Each weapon, whether a jabbing patu or a striking taiaha, longstaff, had its own name and identity; not only from its function and the mate­rial it was made from, but, more sig­nificantly, from its custodian and wielder. All prized Maori artefacts acquire power from those many people who have looked after and enjoyed them.

Related again to the natural world are the design forms taken by the taonga. Within the plaited complex­ity of taniko weaving and tukutuku wall panels are the flounder shapes of patiki, the wavy chevrons of ara­moana, the twinkling stars of pura­pura whetu. Kowhaiwhai rafter painting recalls unfurling fern leaves, sinuous shark shapes, budding flow­ers and gaping seed pods. Artists fol­lowed a cycle of acquiring raw mate­rials — wood, fibre, or some other ­making the taonga, and then, to complete the transformation from resource material to manufactured item, applying in decorative form a reference to the taonga’s source. Like a spiral, one of the art’s most com­mon yet potent symbols, the taonga turns back to its beginning, back to itself.
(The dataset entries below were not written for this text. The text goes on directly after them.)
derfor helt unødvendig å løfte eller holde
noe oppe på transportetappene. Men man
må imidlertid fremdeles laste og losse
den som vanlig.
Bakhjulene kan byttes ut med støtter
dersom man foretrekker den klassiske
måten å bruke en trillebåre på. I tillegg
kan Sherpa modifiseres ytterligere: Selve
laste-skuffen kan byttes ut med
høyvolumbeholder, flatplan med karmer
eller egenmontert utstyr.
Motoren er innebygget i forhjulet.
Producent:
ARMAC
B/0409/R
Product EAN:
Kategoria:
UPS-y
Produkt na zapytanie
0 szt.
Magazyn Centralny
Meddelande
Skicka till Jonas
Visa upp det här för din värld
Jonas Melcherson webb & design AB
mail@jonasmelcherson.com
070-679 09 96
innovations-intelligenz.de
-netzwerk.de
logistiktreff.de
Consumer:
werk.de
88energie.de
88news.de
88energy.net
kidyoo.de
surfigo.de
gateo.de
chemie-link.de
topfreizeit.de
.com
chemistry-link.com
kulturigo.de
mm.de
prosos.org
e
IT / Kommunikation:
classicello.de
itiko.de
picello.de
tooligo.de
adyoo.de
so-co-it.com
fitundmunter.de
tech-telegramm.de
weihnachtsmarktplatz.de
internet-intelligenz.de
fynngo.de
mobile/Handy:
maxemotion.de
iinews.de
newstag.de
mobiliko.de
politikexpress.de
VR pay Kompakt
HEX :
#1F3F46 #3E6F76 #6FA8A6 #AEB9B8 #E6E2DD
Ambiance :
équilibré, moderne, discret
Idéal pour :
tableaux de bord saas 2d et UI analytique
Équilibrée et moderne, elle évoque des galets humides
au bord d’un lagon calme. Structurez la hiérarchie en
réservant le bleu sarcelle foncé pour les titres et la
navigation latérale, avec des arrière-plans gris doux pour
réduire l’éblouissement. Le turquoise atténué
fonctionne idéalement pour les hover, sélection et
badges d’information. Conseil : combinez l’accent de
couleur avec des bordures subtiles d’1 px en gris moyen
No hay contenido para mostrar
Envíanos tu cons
Up until now I have referred to taonga using the word “it”, when for most, if not all, Maori, taonga are living entities, best addressed as “her” or “him”, or, ideally, by a per­sonal name. The impersonal pronoun neutralises an artefact, not only de­meaning the power within, but dis­tancing the treasure from the be­holder, the toucher, the caregiver. The relationship that Maori enjoy and cultivate with taonga tuku iho is of major importance. A carved house truly does embody a revered ances­tor; a great canoe actually personifies a concept, a vision, that motivates the people. Even the tiniest pieces demand this firm regard: one of the daintiest, most delicate taonga in the fabled Te Maori exhibition — a tiny bone earring — was among the most memorable. Despite her size, she ached with the quiet power of all those generations who had fondled and coveted, touched and admired her unusual beauty.

For the Maori people and, specifi­cally, for this Maori person, ancestral art holds many different meanings. The taonga inspire and confront; they relax and soothe; they provoke and energise; they empower and sustain. They convey memories from the past and make promises for the future. They tell us where we, as a people, have come from, and they show us where we are going to. They repre­sent hope, fortitude and resilience: the survival of spirit.
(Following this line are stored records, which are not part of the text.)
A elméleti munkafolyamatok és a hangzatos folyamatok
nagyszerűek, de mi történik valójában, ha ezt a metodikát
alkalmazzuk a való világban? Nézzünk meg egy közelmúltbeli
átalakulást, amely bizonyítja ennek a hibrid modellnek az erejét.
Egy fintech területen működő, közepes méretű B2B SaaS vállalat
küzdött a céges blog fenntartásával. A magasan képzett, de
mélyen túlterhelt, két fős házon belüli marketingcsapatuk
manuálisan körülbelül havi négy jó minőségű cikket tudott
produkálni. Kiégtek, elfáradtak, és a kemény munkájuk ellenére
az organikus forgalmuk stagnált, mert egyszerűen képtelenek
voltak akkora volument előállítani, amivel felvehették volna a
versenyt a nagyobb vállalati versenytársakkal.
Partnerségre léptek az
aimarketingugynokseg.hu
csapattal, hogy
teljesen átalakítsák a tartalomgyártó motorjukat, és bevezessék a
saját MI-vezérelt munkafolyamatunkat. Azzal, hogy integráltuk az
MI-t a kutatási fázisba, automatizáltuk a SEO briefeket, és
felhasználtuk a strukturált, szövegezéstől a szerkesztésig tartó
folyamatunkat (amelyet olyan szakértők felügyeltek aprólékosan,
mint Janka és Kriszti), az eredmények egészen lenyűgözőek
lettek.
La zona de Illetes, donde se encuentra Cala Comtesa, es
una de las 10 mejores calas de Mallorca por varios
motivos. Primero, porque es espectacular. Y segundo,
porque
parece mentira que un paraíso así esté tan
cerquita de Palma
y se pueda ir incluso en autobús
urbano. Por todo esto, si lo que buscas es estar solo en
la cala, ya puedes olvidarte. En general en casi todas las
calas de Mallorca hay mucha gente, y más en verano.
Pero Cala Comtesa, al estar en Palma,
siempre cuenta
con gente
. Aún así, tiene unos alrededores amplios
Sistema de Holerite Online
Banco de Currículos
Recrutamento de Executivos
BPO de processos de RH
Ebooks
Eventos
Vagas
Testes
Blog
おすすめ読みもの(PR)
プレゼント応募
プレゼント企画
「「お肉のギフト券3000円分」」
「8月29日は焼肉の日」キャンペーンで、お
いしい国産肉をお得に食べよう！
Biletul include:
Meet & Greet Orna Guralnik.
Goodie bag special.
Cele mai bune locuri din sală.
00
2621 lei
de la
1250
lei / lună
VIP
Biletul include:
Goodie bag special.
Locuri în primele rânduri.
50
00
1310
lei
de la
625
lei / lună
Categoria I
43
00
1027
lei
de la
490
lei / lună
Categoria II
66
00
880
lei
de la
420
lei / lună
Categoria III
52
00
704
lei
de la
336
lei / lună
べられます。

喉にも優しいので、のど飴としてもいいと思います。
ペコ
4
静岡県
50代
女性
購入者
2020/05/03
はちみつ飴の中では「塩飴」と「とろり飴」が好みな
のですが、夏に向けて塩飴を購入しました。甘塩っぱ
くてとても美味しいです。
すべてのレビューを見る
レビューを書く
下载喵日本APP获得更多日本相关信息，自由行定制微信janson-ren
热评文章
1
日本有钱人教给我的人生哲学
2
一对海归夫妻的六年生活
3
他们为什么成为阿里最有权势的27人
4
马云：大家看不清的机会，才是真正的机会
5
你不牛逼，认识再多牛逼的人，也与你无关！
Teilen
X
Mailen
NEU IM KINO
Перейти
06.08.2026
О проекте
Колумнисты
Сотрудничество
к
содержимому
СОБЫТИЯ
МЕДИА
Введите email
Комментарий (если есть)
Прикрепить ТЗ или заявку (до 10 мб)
Over the last two hundred years much has been utterly, irretrievably lost — deliberately burned in the name of Christendom, recklessly smashed by colonial expansion. Carved structures flattened, sacred sites desecrated. In some regions it is said the visual arts vanished alto­gether. Yet the embers stayed warm and the wairua remained. In spite of the bitterness of land confiscation, introduced epidemic diseases and language loss, those plundered gen­erations survived, and beneath the ravaging pressures of the nineteenth century, they created some of the finest, most fabulous taonga we have. The legacy of that troubled, desper­ate time to this one is one of genius, of adaptation, of energetic and ex­traordinary artmaking.

And what will be our legacy to the next generation, as we move into the third millenium?
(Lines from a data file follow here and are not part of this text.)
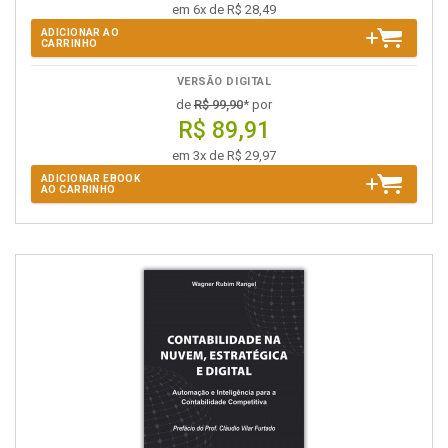
em 6x de R$ 28,49
ADICIONAR AO
CARRINHO
VERSÃO DIGITAL
de
R$ 99,90
* por
R$ 89,91
em 3x de R$ 29,97
ADICIONAR EBOOK
AO CARRINHO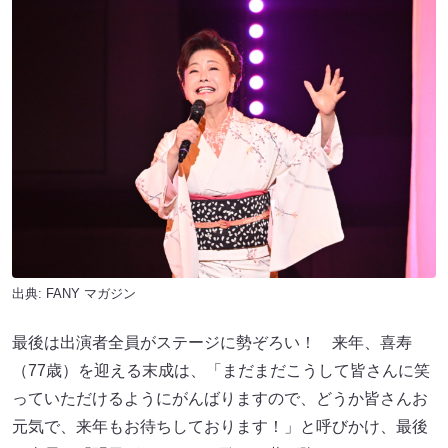
出典:
FANY マガジン
最後は出演者全員がステージに勢ぞろい！ 来年、喜寿
（77歳）を迎える末成は、「まだまだこうして皆さんに笑
っていただけるようにがんばりますので、どうか皆さんお
元気で、来年もお待ちしております！」と呼びかけ、最後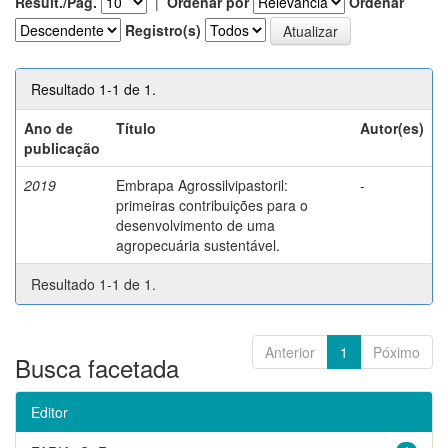
Result./Pág.
|
Ordenar por
Ordenar
Registro(s)
Resultado 1-1 de 1.
Ano de
Título
Autor(es)
publicação
2019
Embrapa Agrossilvipastoril:
-
primeiras contribuições para o
desenvolvimento de uma
agropecuária sustentável.
Resultado 1-1 de 1.
Anterior
1
Póximo
Busca facetada
Editor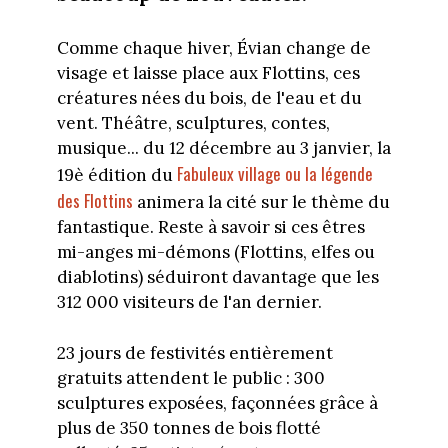
Comme chaque hiver, Évian change de
visage et laisse place aux Flottins, ces
créatures nées du bois, de l'eau et du
vent. Théâtre, sculptures, contes,
musique... du 12 décembre au 3 janvier, la
Fabuleux village ou la légende
19è édition du
des Flottins
animera la cité sur le thème du
fantastique. Reste à savoir si ces êtres
mi-anges mi-démons (Flottins, elfes ou
diablotins) séduiront davantage que les
312 000 visiteurs de l'an dernier.
23 jours de festivités entièrement
gratuits attendent le public : 300
sculptures exposées, façonnées grâce à
plus de 350 tonnes de bois flotté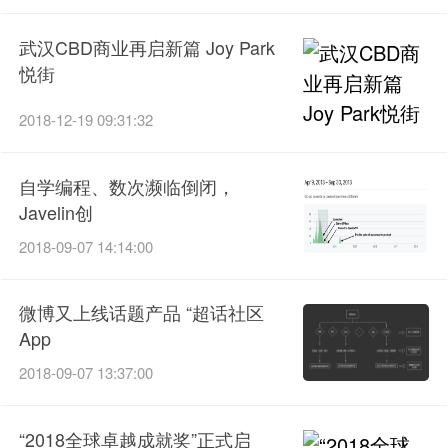
武汉CBD商业再启新篇 Joy Park
悦街
2018-12-19 09:31:32
自学编程、数次濒临倒闭，
Javelin创
2018-09-07 14:14:00
微博又上线话题产品 “超话社区
App
2018-09-07 13:37:00
“2018全球卓越成就奖”正式启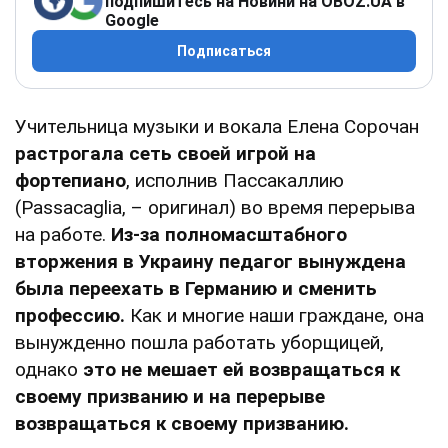
подпишитесь на Новини на OBOZ.UA в
Google
Подписаться
Учительница музыки и вокала Елена Сорочан
растрогала сеть своей игрой на
фортепиано
, исполнив Пассакаллию
(Passacaglia, – оригинал) во время перерыва
на работе.
Из-за полномасштабного
вторжения в Украину педагог вынуждена
была переехать в Германию и сменить
профессию.
Как и многие наши граждане, она
вынужденно пошла работать уборщицей,
однако
это не мешает ей возвращаться к
своему призванию и на перерыве
возвращаться к своему призванию.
The ancestral art forms, and their making, have been successfully re­tained and fostered, though not with­out considerable struggle and the grim determination of remarkable individuals. Rangimarie Hetet, the doyenne of Maori fibre art and gar­ment manufacture, continues to in­spire, motivate, and encourage; her own family, and their many scores of students, celebrate the tradition and reinforce its continuity. The artistic offspring of such tohunga as Piri Poutapu and the brothers Taiapa still enthrall contemporary Aotearoa with spectacular houses and superb ca­noes. And, predictably, as the cul­tures of this land entangle, convo­lute, merge, or parallel, new art forms and new artmakers rise to the surface from within the Maori world.

The wairua lives on: a new beginning… and another story.